(Your instructions) The required answer is each line in the entries below where "down" occurs.

■ ■ ■ ■ ■ ■ ■

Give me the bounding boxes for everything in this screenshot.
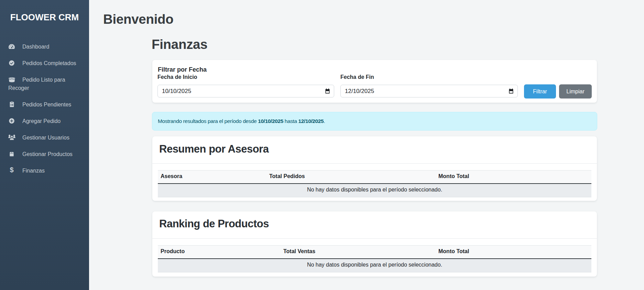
svg-text:$: $	[10, 167, 13, 173]
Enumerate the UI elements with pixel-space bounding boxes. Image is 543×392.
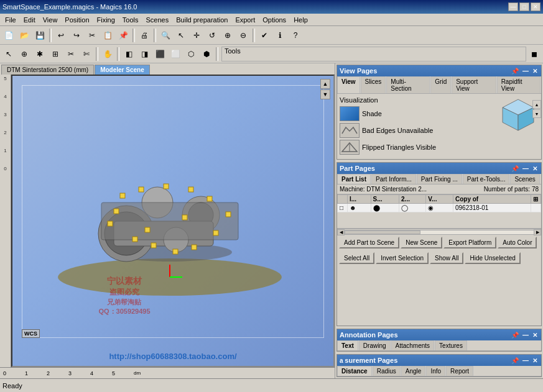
- hand-btn[interactable]: ✋: [100, 47, 115, 62]
- redo-btn[interactable]: ↪: [69, 28, 84, 43]
- print-btn[interactable]: 🖨: [137, 28, 152, 43]
- tab-support-view[interactable]: Support View: [452, 76, 496, 93]
- 3d-viewport[interactable]: ▲ ▼ WCS 宁以素材 盗图必究 兄弟帮淘贴 QQ：305929495 htt…: [11, 75, 335, 367]
- tab-part-etools[interactable]: Part e-Tools...: [463, 174, 510, 184]
- parts-scrollbar-h[interactable]: ◀ ▶: [337, 229, 541, 235]
- zoom-btn[interactable]: 🔍: [158, 28, 173, 43]
- view-pages-pin[interactable]: 📌: [510, 68, 520, 75]
- menu-tools[interactable]: Tools: [119, 15, 142, 25]
- view-pages-close[interactable]: ✕: [531, 68, 539, 75]
- menu-file[interactable]: File: [1, 15, 20, 25]
- tab-part-fixing[interactable]: Part Fixing ...: [417, 174, 462, 184]
- auto-color-btn[interactable]: Auto Color: [498, 237, 537, 248]
- tab-radius[interactable]: Radius: [373, 366, 401, 376]
- check-btn[interactable]: ✔: [257, 28, 272, 43]
- table-row[interactable]: □ ☻ ⬤ ◯ ◉ 0962318-01: [338, 204, 541, 212]
- menu-scenes[interactable]: Scenes: [142, 15, 173, 25]
- close-button[interactable]: ✕: [531, 2, 541, 11]
- new-scene-btn[interactable]: New Scene: [401, 237, 442, 248]
- view-pages-minimize[interactable]: —: [521, 68, 530, 75]
- tab-textures[interactable]: Textures: [435, 340, 467, 350]
- move2-btn[interactable]: ⊕: [17, 47, 32, 62]
- 3d1-btn[interactable]: ◧: [121, 47, 136, 62]
- menu-view[interactable]: View: [39, 15, 62, 25]
- tab-info[interactable]: Info: [426, 366, 445, 376]
- rotate-btn[interactable]: ↺: [205, 28, 220, 43]
- select-btn[interactable]: ↖: [174, 28, 188, 43]
- copy-btn[interactable]: 📋: [100, 28, 115, 43]
- cube-up-btn[interactable]: ▲: [532, 100, 541, 109]
- menu-edit[interactable]: Edit: [20, 15, 39, 25]
- maximize-button[interactable]: □: [519, 2, 529, 11]
- export-platform-btn[interactable]: Export Platform: [443, 237, 496, 248]
- tab-scenes[interactable]: Scenes: [510, 174, 539, 184]
- info-btn[interactable]: ℹ: [272, 28, 287, 43]
- tab-drawing[interactable]: Drawing: [359, 340, 391, 350]
- select-all-btn[interactable]: Select All: [339, 252, 374, 264]
- nav-up[interactable]: ▲: [320, 79, 330, 89]
- menu-position[interactable]: Position: [61, 15, 93, 25]
- menu-export[interactable]: Export: [231, 15, 259, 25]
- move-btn[interactable]: ✛: [189, 28, 204, 43]
- tool3-btn[interactable]: ✱: [32, 47, 47, 62]
- invert-selection-btn[interactable]: Invert Selection: [376, 252, 429, 264]
- scroll-left-btn[interactable]: ◀: [337, 229, 345, 235]
- menu-fixing[interactable]: Fixing: [93, 15, 119, 25]
- new-btn[interactable]: 📄: [1, 28, 16, 43]
- open-btn[interactable]: 📂: [17, 28, 32, 43]
- 3d3-btn[interactable]: ⬛: [152, 47, 167, 62]
- sep4: [253, 29, 255, 42]
- tab-grid[interactable]: Grid: [430, 76, 451, 93]
- tab-part-list[interactable]: Part List: [337, 174, 371, 184]
- menu-help[interactable]: Help: [290, 15, 312, 25]
- tab-report[interactable]: Report: [446, 366, 473, 376]
- 3d5-btn[interactable]: ⬡: [183, 47, 198, 62]
- cut-btn[interactable]: ✂: [85, 28, 100, 43]
- 3d6-btn[interactable]: ⬢: [199, 47, 214, 62]
- measurement-close[interactable]: ✕: [531, 357, 539, 364]
- part-pages-pin[interactable]: 📌: [510, 165, 520, 172]
- hide-unselected-btn[interactable]: Hide Unselected: [465, 252, 520, 264]
- 3d2-btn[interactable]: ◨: [137, 47, 152, 62]
- save-btn[interactable]: 💾: [32, 28, 47, 43]
- tab-rapidfit[interactable]: Rapidfit View: [497, 76, 541, 93]
- tab-multi-section[interactable]: Multi-Section: [386, 76, 430, 93]
- zoom2-btn[interactable]: ⊕: [220, 28, 235, 43]
- scroll-right-btn[interactable]: ▶: [534, 229, 541, 235]
- tab-view[interactable]: View: [337, 76, 360, 93]
- annotation-close[interactable]: ✕: [531, 332, 539, 339]
- tab-part-inform[interactable]: Part Inform...: [371, 174, 416, 184]
- tab-angle[interactable]: Angle: [401, 366, 426, 376]
- measurement-minimize[interactable]: —: [521, 357, 530, 364]
- tool5-btn[interactable]: ✂: [63, 47, 78, 62]
- part-pages-minimize[interactable]: —: [521, 165, 530, 172]
- tab-dtm[interactable]: DTM Sinterstation 2500 (mm): [1, 65, 94, 75]
- menu-build[interactable]: Build preparation: [172, 15, 231, 25]
- cube-down-btn[interactable]: ▼: [532, 109, 541, 118]
- tab-text[interactable]: Text: [337, 340, 358, 350]
- measurement-pin[interactable]: 📌: [510, 357, 520, 364]
- show-all-btn[interactable]: Show All: [430, 252, 463, 264]
- 3d-cube-btn[interactable]: ◼: [527, 47, 542, 62]
- bad-edges-icon: [340, 123, 360, 138]
- tab-attachments[interactable]: Attachments: [391, 340, 435, 350]
- select2-btn[interactable]: ↖: [1, 47, 16, 62]
- zoomout-btn[interactable]: ⊖: [236, 28, 251, 43]
- undo-btn[interactable]: ↩: [53, 28, 68, 43]
- tab-modeler[interactable]: Modeler Scene: [95, 65, 150, 75]
- annotation-pin[interactable]: 📌: [510, 332, 520, 339]
- tab-distance[interactable]: Distance: [337, 366, 372, 376]
- minimize-button[interactable]: —: [508, 2, 518, 11]
- part-pages-close[interactable]: ✕: [531, 165, 539, 172]
- annotation-minimize[interactable]: —: [521, 332, 530, 339]
- 3d4-btn[interactable]: ⬜: [168, 47, 183, 62]
- tool4-btn[interactable]: ⊞: [48, 47, 63, 62]
- paste-btn[interactable]: 📌: [116, 28, 131, 43]
- menu-options[interactable]: Options: [259, 15, 290, 25]
- help-btn[interactable]: ?: [288, 28, 303, 43]
- scroll-thumb-h[interactable]: [345, 230, 420, 234]
- tab-slices[interactable]: Slices: [361, 76, 386, 93]
- nav-down[interactable]: ▼: [320, 89, 330, 99]
- tool6-btn[interactable]: ✄: [79, 47, 94, 62]
- add-part-btn[interactable]: Add Part to Scene: [339, 237, 399, 248]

■ ■ ■ ■ ■ ■ ■

(Exercise response)
- cube-down-btn[interactable]: ▼: [532, 109, 541, 118]
- nav-down[interactable]: ▼: [320, 89, 330, 99]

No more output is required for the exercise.